On the other hand, you can’t do this more than twice. If you forget their name three times you’ll probably have to ask a third party, or find some other way to sleuth it out (like giving them a wedgie to see if it’s sewed into their underwear. or not.)
Hold that thought.
I find myself getting interrupted a lot: at work, and at the Front Porch. And quite often when I do, somebody is in the middle of telling me a story, or sharing a thought, and I don’t want them to think I don’t care about it. Otherwise I’m just that distractible manager or church-planter who can’t ever build a real relationship or have a real conversation. So the phrase “hold that thought” (especially when I can form it as a question, “Can you hold that thought?” and wait for the positive response) comes in really handy. The only trick is… not to leave them on hold indefinitely.

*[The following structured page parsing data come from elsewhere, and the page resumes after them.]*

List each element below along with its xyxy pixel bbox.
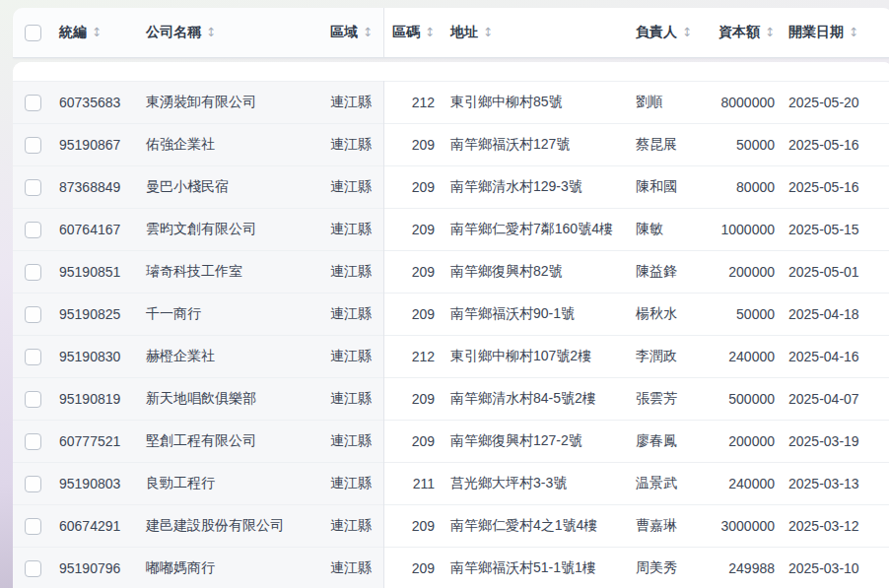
row-checkbox-cell: [13, 432, 52, 450]
cell-company-name: 璿奇科技工作室: [138, 263, 323, 281]
row-checkbox-cell: [13, 559, 52, 577]
cell-capital: 200000: [707, 433, 775, 449]
cell-owner: 周美秀: [632, 559, 707, 577]
cell-region: 連江縣: [323, 475, 383, 492]
column-header-date[interactable]: 開業日期 ↕: [775, 24, 889, 41]
sort-icon: ↕: [849, 27, 858, 39]
cell-zip: 212: [383, 349, 443, 364]
table-row[interactable]: 95190851 璿奇科技工作室 連江縣 209 南竿鄉復興村82號 陳益鋒 2…: [13, 250, 889, 293]
cell-uid: 95190851: [52, 264, 138, 280]
cell-capital: 3000000: [707, 518, 775, 534]
row-checkbox-cell: [13, 263, 52, 281]
column-header-capital[interactable]: 資本額 ↕: [707, 24, 775, 41]
cell-date: 2025-05-20: [775, 95, 889, 110]
cell-address: 南竿鄉清水村129-3號: [443, 178, 632, 196]
cell-address: 南竿鄉仁愛村4之1號4樓: [443, 517, 632, 535]
cell-uid: 95190830: [52, 349, 138, 364]
sort-icon: ↕: [483, 27, 493, 39]
cell-owner: 陳益鋒: [632, 263, 707, 281]
sort-icon: ↕: [206, 27, 216, 39]
row-checkbox-cell: [13, 390, 52, 408]
cell-date: 2025-05-15: [775, 222, 889, 237]
cell-zip: 209: [383, 222, 443, 237]
column-header-owner[interactable]: 負責人 ↕: [632, 24, 707, 41]
cell-date: 2025-04-18: [775, 306, 889, 322]
table-row[interactable]: 95190796 嘟嘟媽商行 連江縣 209 南竿鄉福沃村51-1號1樓 周美秀…: [13, 547, 889, 588]
cell-uid: 95190803: [52, 476, 138, 491]
cell-uid: 95190825: [52, 306, 138, 322]
cell-address: 南竿鄉復興村127-2號: [443, 432, 632, 450]
sort-icon: ↕: [92, 27, 102, 39]
cell-uid: 95190867: [52, 137, 138, 153]
cell-zip: 209: [383, 137, 443, 153]
cell-region: 連江縣: [323, 432, 383, 450]
row-checkbox-cell: [13, 348, 52, 365]
column-header-uid[interactable]: 統編 ↕: [52, 24, 138, 41]
cell-date: 2025-05-16: [775, 179, 889, 195]
column-header-label: 開業日期: [788, 24, 844, 41]
table-row[interactable]: 60674291 建邑建設股份有限公司 連江縣 209 南竿鄉仁愛村4之1號4樓…: [13, 504, 889, 547]
cell-region: 連江縣: [323, 221, 383, 238]
cell-address: 南竿鄉福沃村51-1號1樓: [443, 559, 632, 577]
row-checkbox[interactable]: [25, 349, 41, 365]
cell-date: 2025-03-19: [775, 433, 889, 449]
sort-icon: ↕: [765, 27, 775, 39]
cell-zip: 209: [383, 391, 443, 407]
row-checkbox-cell: [13, 221, 52, 238]
row-checkbox[interactable]: [25, 306, 41, 323]
table-row[interactable]: 95190819 新天地唱飲俱樂部 連江縣 209 南竿鄉清水村84-5號2樓 …: [13, 377, 889, 420]
row-checkbox[interactable]: [25, 137, 41, 154]
row-checkbox[interactable]: [25, 95, 41, 111]
cell-region: 連江縣: [323, 136, 383, 154]
row-checkbox[interactable]: [25, 476, 41, 492]
cell-capital: 240000: [707, 476, 775, 491]
select-all-checkbox[interactable]: [25, 25, 41, 41]
cell-capital: 1000000: [707, 222, 775, 237]
cell-region: 連江縣: [323, 517, 383, 535]
row-checkbox[interactable]: [25, 433, 41, 450]
table-row[interactable]: 60735683 東湧裝卸有限公司 連江縣 212 東引鄉中柳村85號 劉順 8…: [13, 81, 889, 123]
row-checkbox[interactable]: [25, 179, 41, 196]
row-checkbox[interactable]: [25, 518, 41, 535]
row-checkbox-cell: [13, 94, 52, 111]
cell-owner: 廖春鳳: [632, 432, 707, 450]
cell-zip: 209: [383, 264, 443, 280]
cell-zip: 212: [383, 95, 443, 110]
cell-capital: 249988: [707, 560, 775, 576]
column-header-address[interactable]: 地址 ↕: [443, 24, 632, 41]
cell-region: 連江縣: [323, 94, 383, 111]
table-row[interactable]: 95190803 良勁工程行 連江縣 211 莒光鄉大坪村3-3號 温景武 24…: [13, 462, 889, 504]
cell-capital: 50000: [707, 306, 775, 322]
column-header-zip[interactable]: 區碼 ↕: [383, 24, 443, 41]
table-row[interactable]: 87368849 曼巴小棧民宿 連江縣 209 南竿鄉清水村129-3號 陳和國…: [13, 165, 889, 208]
cell-owner: 陳敏: [632, 221, 707, 238]
row-checkbox-cell: [13, 475, 52, 492]
cell-company-name: 佑強企業社: [138, 136, 323, 154]
select-all-cell: [13, 24, 52, 41]
sort-icon: ↕: [682, 27, 692, 39]
cell-date: 2025-03-12: [775, 518, 889, 534]
table-row[interactable]: 95190825 千一商行 連江縣 209 南竿鄉福沃村90-1號 楊秋水 50…: [13, 293, 889, 335]
sort-icon: ↕: [363, 27, 373, 39]
column-header-region[interactable]: 區域 ↕: [323, 24, 383, 41]
table-row[interactable]: 95190830 赫橙企業社 連江縣 212 東引鄉中柳村107號2樓 李潤政 …: [13, 335, 889, 377]
cell-owner: 蔡昆展: [632, 136, 707, 154]
table-row[interactable]: 60764167 雲昀文創有限公司 連江縣 209 南竿鄉仁愛村7鄰160號4樓…: [13, 208, 889, 250]
row-checkbox[interactable]: [25, 560, 41, 577]
row-checkbox[interactable]: [25, 391, 41, 408]
cell-uid: 60674291: [52, 518, 138, 534]
table-row[interactable]: 95190867 佑強企業社 連江縣 209 南竿鄉福沃村127號 蔡昆展 50…: [13, 123, 889, 165]
column-header-name[interactable]: 公司名稱 ↕: [138, 24, 323, 41]
cell-region: 連江縣: [323, 559, 383, 577]
cell-address: 南竿鄉清水村84-5號2樓: [443, 390, 632, 408]
cell-capital: 8000000: [707, 95, 775, 110]
cell-company-name: 赫橙企業社: [138, 348, 323, 365]
column-header-label: 統編: [59, 24, 87, 41]
cell-uid: 60777521: [52, 433, 138, 449]
row-checkbox[interactable]: [25, 222, 41, 238]
cell-date: 2025-05-16: [775, 137, 889, 153]
table-top-spacer: [13, 62, 889, 81]
table-row[interactable]: 60777521 堅創工程有限公司 連江縣 209 南竿鄉復興村127-2號 廖…: [13, 420, 889, 462]
row-checkbox[interactable]: [25, 264, 41, 281]
cell-owner: 曹嘉琳: [632, 517, 707, 535]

That’s a really good question.
One of my responsibilities at work this last week was making follow-up calls to a promotional letter we sent out (I’ll be doing more this week as well.) Even though the letters and phone calls are directed to our current customers, the point is to sell them on our new web design services, and there is a lot of perceived pressure to sound knowledgeable as I answer their questions. One (perceived) deal-breaker, is to respond to a question with a dead pause, or a series of hems and haws. There’s nothing wrong with stopping to think about your answer, but you can’t sound as if you’ve been caught off guard. So I like to say “That’s a really good question.” Sometimes that buys enough time by itself to help you get your answer together. Other times it may be necessary to ask them to hold so you can confer with your co-worker or boss, or do some research. But I don’t believe that’s a turn-off to customers like a dead pause would be, especially when you begin by complimenting their questioning abilities.
Bear with me.
This goes hand in hand with “Hi there… I’ll be with you in just a moment.” People like to know that you recognize the value of their time, and I believe their patience is greatly increased when they see that recognition. I first learned this working a summer job at a busy deli. No matter how many people you’re trying to help, when a new customer walks up to the counter, acknowledge their presence and tell them you’ll be with them as soon as possible. I learned it so well that it really bothers me to not be acknowledged right away by a clerk or other employee in a business. (I should go easy on them… not everybody can have great teachers like I did.) And then when you are helping someone out, and it takes a little longer than expected, “Bear with me” really creates a lot of sympathy. They know you’re working hard to make them happy, and they won’t get upset if they have to wait.
Thanks for your patience/understanding.
This is a great follow up from the previous phrases, but it also applies to situations where you’ve screwed things up and are trying to fix it. Rather than begging for their patience or their understanding, simply thank them for it as if it’s already a fact. So it’s especially effective with people who are beginning to lose their temper, and have displayed no patience or understanding at all; it throws them off just enough to calm them down a little. This approach reminds me of the way God called Gideon a “mighty man of valor” (Judges 6) even though he was acting like a wuss. He calls things that are not as though they are, and thus his words, in themselves, bring about his desired reality (Gideon became a hero of battle.)
So how about you? How do you get yourself out of a tight spot? What do you say to make people feel valued?
Of course, there’s only real value in the words, if there’s a reality to match them.